1
votes

I'm trying to run a simple test spark job. When I add spark-cassandra connector (either v. 1.2.0 or v. 1.2.1) the job fails.

Here is my build file:

name := "spark test"

version := "1.0"

scalaVersion := "2.10.4"

resolvers += "Typesafe Repo" at "http://repo.typesafe.com/typesafe/releases"

libraryDependencies ++= Seq(
                "org.apache.spark" %% "spark-core" % "1.2.1",
                "com.datastax.spark" %% "spark-cassandra-connector" % "1.2.1")

And here is the source code:

package com.xxx.test

import com.datastax.spark.connector._
import org.apache.spark.{SparkConf, SparkContext}



object Test {

   def main( args: Array[String] ) {

          val conf = new SparkConf()
               .set("spark.executor.home", "/home/ubuntu/spark-1.2.1-bin-hadoop2.4")
               .setMaster("local[*]")
//                 .setMaster("spark://10.14.56.139:7077")
               .setAppName("Test")


          val sc = new SparkContext( conf )
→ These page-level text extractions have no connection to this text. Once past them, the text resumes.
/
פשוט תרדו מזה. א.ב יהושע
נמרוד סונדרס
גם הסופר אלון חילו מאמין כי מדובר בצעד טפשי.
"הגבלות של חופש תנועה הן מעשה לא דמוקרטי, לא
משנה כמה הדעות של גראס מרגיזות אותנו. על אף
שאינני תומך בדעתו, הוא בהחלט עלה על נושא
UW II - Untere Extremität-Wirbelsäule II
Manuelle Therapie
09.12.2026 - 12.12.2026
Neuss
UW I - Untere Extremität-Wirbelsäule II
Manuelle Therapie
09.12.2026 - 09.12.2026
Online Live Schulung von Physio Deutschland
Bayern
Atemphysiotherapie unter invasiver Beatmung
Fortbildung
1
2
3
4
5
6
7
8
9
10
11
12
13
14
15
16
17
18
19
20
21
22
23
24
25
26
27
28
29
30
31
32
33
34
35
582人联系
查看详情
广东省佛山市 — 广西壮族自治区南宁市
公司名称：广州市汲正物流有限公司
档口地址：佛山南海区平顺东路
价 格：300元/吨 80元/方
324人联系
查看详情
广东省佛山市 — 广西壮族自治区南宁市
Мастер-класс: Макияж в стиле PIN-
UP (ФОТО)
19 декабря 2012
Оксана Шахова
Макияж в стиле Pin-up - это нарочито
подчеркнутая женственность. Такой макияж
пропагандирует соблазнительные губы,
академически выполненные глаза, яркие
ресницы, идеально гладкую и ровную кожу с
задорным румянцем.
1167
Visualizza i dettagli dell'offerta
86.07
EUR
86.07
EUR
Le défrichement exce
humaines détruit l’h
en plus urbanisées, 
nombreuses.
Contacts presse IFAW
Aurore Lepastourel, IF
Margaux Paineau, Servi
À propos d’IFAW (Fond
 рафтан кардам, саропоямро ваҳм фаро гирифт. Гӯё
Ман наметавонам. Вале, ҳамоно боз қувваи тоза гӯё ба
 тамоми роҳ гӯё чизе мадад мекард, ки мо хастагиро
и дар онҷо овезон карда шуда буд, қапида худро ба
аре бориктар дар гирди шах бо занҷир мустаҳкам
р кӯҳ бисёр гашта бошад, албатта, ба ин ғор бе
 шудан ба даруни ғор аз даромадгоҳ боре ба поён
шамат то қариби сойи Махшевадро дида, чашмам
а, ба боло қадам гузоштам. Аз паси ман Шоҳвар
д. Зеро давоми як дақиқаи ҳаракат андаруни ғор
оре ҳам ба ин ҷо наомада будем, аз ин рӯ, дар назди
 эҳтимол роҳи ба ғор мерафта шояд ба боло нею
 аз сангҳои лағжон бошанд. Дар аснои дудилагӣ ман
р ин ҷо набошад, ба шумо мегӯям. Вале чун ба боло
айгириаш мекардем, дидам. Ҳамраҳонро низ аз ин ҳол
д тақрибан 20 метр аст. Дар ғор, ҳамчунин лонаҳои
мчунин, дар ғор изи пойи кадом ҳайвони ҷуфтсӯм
          val numbers = sc.parallelize( 1 to 100 )
          numbers.map( _.toDouble ).count

    }

}

As you can see I'm not really using the connector. I want to do it though, but when I did it threw and error and I'm trying to isolate it to see where it is coming from. Now when I change the connector version to 1.2.1 the same error occurs (see below) not when I use 1.2.0-rc3 or when I remove the dependency (and the import) altogether. Since the connector's github page suggests using 1.2.1, I would like to do that. And here is the error that I'm getting:

15/05/20 09:41:47 ERROR Executor: Exception in task 1.0 in stage 0.0 (TID 1)
java.io.IOException: java.lang.ClassNotFoundException: scala.collection.immutable.Range
    at org.apache.spark.util.Utils$.tryOrIOException(Utils.scala:1078)

When I'm running it on a cluster (setMaster("spark://10.14.56.139:7077")) I'm getting a different error, but still a fatal one:

15/05/20 10:18:55 ERROR TaskResultGetter: Exception while getting task result
java.io.IOException: java.lang.ClassNotFoundException: scala.None$
    at org.apache.spark.util.Utils$.tryOrIOException(Utils.scala:1078)

I would like to use the recommended 1.2.1 version in our production environment so if you could please help me figure out what's going on, it would be great.

I'm using sbt v. 0.13.8 and ubuntu 14.04

1
Can you pust your build output? Also are you using an assembly jar? - Holden

1 Answers

2
votes

At first look it seems that your jar doesn't have some core scala libraries in it. I'd recommend building an assembly jar (and you can mark spark-core as provided if submitting with the spark-submit script to an existing cluster).